WHAT YOU WILL DO:
Reproduce the whole listing word for word. Leave every image out.

DATA FOR THIS EXERCISE:
——————

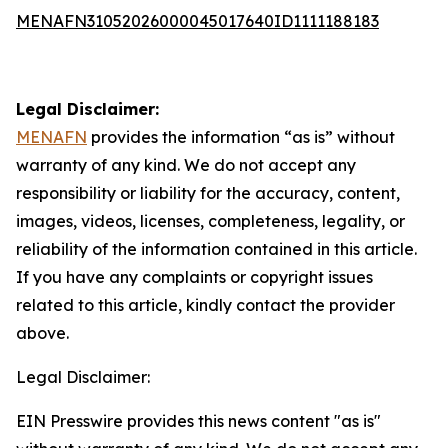
MENAFN31052026000045017640ID1111188183
Legal Disclaimer:
MENAFN
provides the information “as is” without
warranty of any kind. We do not accept any
responsibility or liability for the accuracy, content,
images, videos, licenses, completeness, legality, or
reliability of the information contained in this article.
If you have any complaints or copyright issues
related to this article, kindly contact the provider
above.
Legal Disclaimer:
EIN Presswire provides this news content "as is"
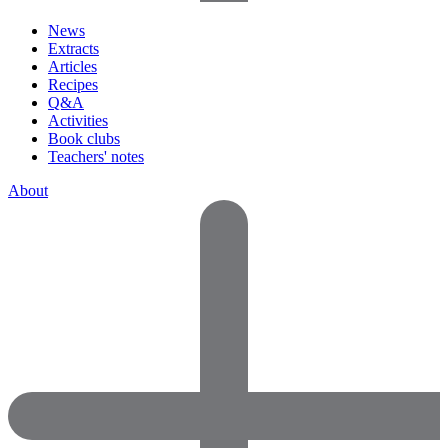
News
Extracts
Articles
Recipes
Q&A
Activities
Book clubs
Teachers' notes
About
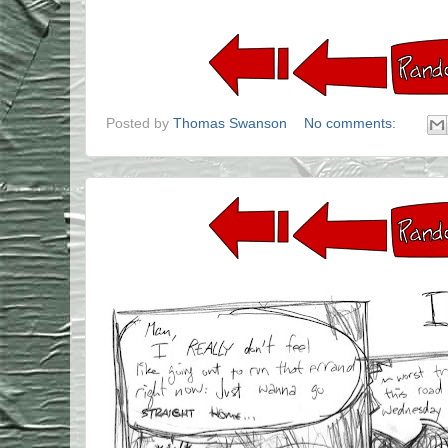
Posted by
Thomas Swanson
No comments:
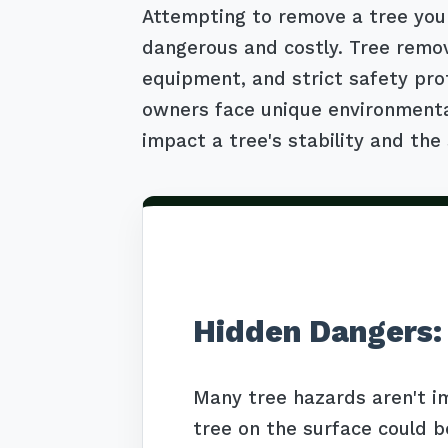
Attempting to remove a tree your
dangerous and costly. Tree remov
equipment, and strict safety pro
owners face unique environmental 
impact a tree's stability and the 
Hidden Dangers:
Many tree hazards aren't i
tree on the surface could b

——————

EXPECTED OUTPUT:
MENAFN31052026000045017640ID1111188183
Legal Disclaimer:
MENAFN
provides the information “as is” without
warranty of any kind. We do not accept any
responsibility or liability for the accuracy, content,
images, videos, licenses, completeness, legality, or
reliability of the information contained in this article.
If you have any complaints or copyright issues
related to this article, kindly contact the provider
above.
Legal Disclaimer:
EIN Presswire provides this news content "as is"
News
Extracts
Articles
Recipes
Q&A
Activities
Book clubs
Teachers' notes
About
Posted by
Thomas Swanson
No comments:
Attempting to remove a tree your
dangerous and costly. Tree remov
equipment, and strict safety pro
owners face unique environmental 
impact a tree's stability and the 
Hidden Dangers:
Many tree hazards aren't i
tree on the surface could b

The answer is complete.